The constantly and rapidly increasing amount of the biological data gained from many different high-throughput experiments opens up new possibilities for data- and model-driven inference. Yet, alongside, emerges a problem of risks related to data integration techniques. The latter are not so widely taken account of. Especially, the approaches based on the flux balance analysis (FBA) are sensitive to the structure of a metabolic network for which the low-entropy clusters can prevent the inference from the activity of the metabolic reactions. In the following article, we set forth problems that may arise during the integration of metabolomic data with gene expression datasets. We analyze common pitfalls, provide their possible solutions, and exemplify them by a case study of the renal cell carcinoma (RCC). Using the proposed approach we provide a metabolic description of the known morphological RCC subtypes and suggest a possible existence of the poor-prognosis cluster of patients, which are commonly characterized by the low activity of the drug transporting enzymes crucial in the chemotherapy. This discovery suits and extends the already known poor-prognosis characteristics of RCC. Finally, the goal of this work is also to point out the problem that arises from the integration of high-throughput data with the inherently nonuniform, manually curated low-throughput data. In such cases, the over-represented information may potentially overshadow the non-trivial discoveries.

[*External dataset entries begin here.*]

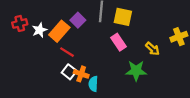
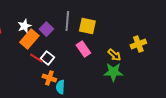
white star: (40, 30) -> (24, 26), moved
green star: (136, 71) -> (113, 72), moved
white square: (69, 72) -> (47, 58), moved

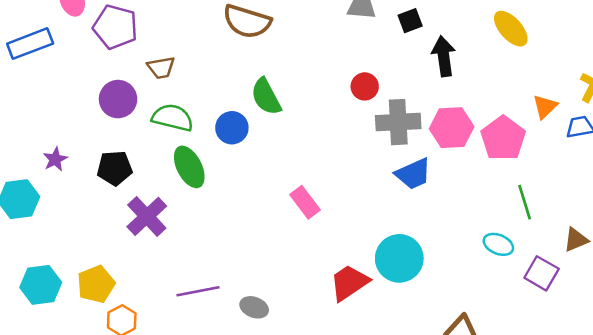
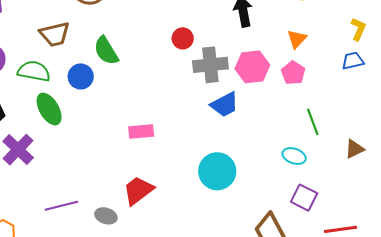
brown trapezoid: (161, 68) -> (55, 34), moved, size x1.4
orange triangle: (545, 107) -> (297, 39), moved
pink pentagon: (503, 138) -> (293, 73), size x0.7
pink rectangle: (305, 202) -> (141, 132), turned -55
purple square: (542, 273) -> (304, 198), moved
red trapezoid: (349, 283) -> (138, 190), moved

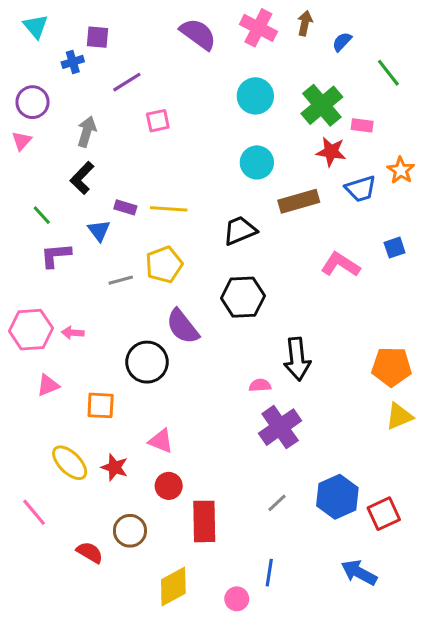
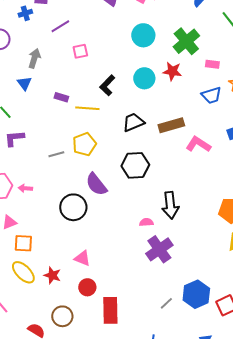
pink rectangle: (362, 125) -> (212, 64), moved
red star: (331, 152) -> (172, 71), moved
black L-shape: (82, 178) -> (107, 85), moved
brown rectangle: (299, 201) -> (171, 125), moved
purple rectangle: (125, 207) -> (61, 97), moved
blue triangle: (99, 231) -> (24, 83), moved
orange square: (101, 405) -> (23, 243), moved
gray line: (277, 503) -> (166, 303), moved

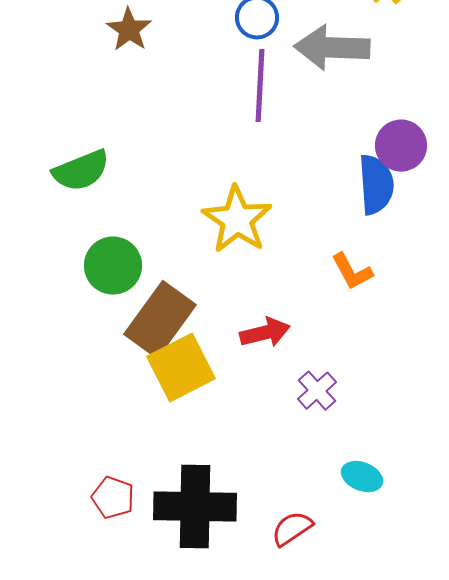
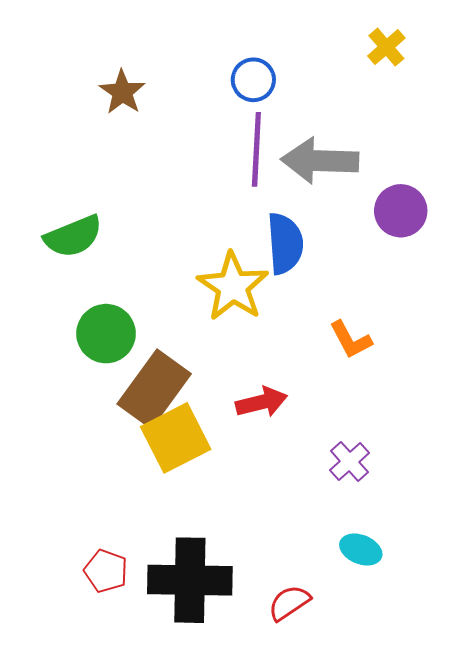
gray arrow: (332, 48) -> (320, 161), moved
blue semicircle: (376, 185) -> (285, 244), moved
purple cross: (317, 391) -> (350, 462), moved

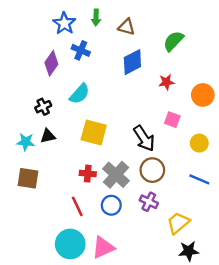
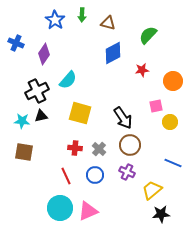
blue cross: (81, 50) -> (16, 43), moved
black cross: (43, 107) -> (37, 91), size x1.6
pink square: (172, 120) -> (156, 106), moved, turned -32
gray cross: (116, 175) -> (99, 149), size x0.6
blue line: (199, 179) -> (173, 163), moved

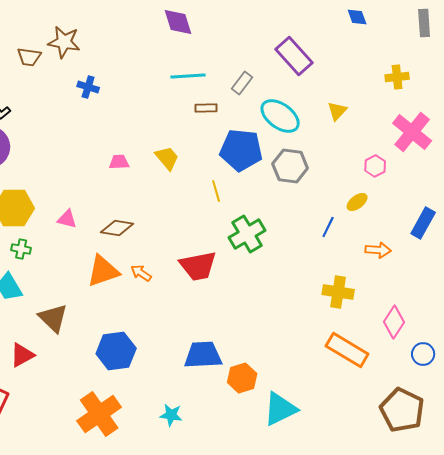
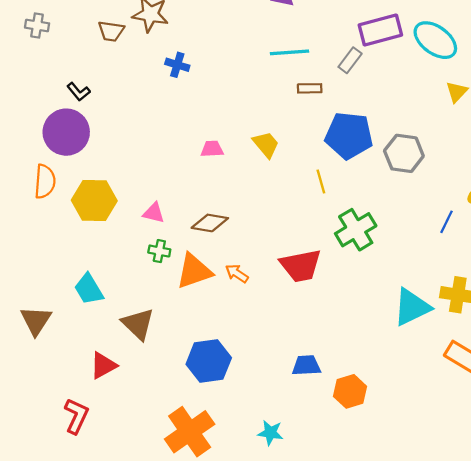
purple rectangle: (294, 56) -> (380, 30), moved, turned -63
cyan ellipse: (280, 116) -> (435, 40), moved
green cross: (21, 249) -> (159, 251), moved
blue trapezoid: (203, 355) -> (306, 365), size x0.7
cyan triangle: (280, 409) -> (412, 307), moved

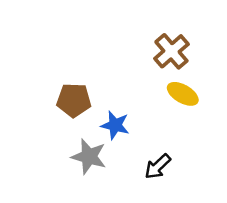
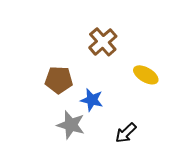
brown cross: (171, 51) -> (103, 42), moved

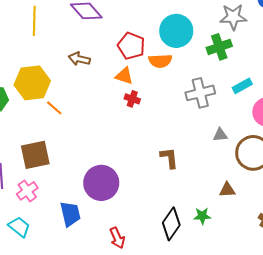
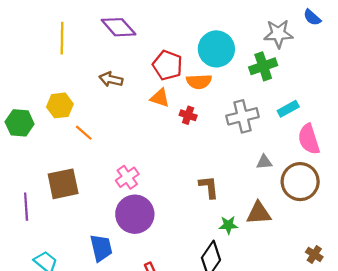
yellow hexagon: (32, 83) -> (60, 105), size x0.7
red cross: (132, 99) -> (188, 115), moved
brown triangle: (227, 190) -> (259, 213), moved, size x1.4
pink cross: (27, 191) -> (127, 177), moved
green star: (202, 216) -> (228, 225), moved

从许多不同的高通量实验中不断快速增加的生物数据量为数据驱动和模型驱动的推理开辟了新的可能性。然而,与此同时,出现了与数据整合技术相关的风险问题。后者并未得到广泛关注。特别是,基于通量平衡分析(FBA)的方法对代谢网络的结构敏感,对于这种网络,低熵簇可能会妨碍从代谢反应活性进行的推理。在接下来的文章中,我们阐述了在代谢组学数据与基因表达数据集整合过程中可能出现的问题。我们分析了常见的陷阱,提供了可能的解决方案,并通过肾细胞癌(RCC)的案例研究进行了例证。使用所提出的方法,我们提供了已知形态学RCC亚型的代谢描述,并表明可能存在预后不良的患者簇,这些患者通常以化疗中关键的药物转运酶活性低为特征。这一发现符合并扩展了RCC已知的预后不良特征。最后,这项工作的目标还在于指出高通量数据与本质上不均匀、人工整理的低通量数据整合时出现的问题。在这种情况下,过度呈现的信息可能会潜在地掩盖重要的发现。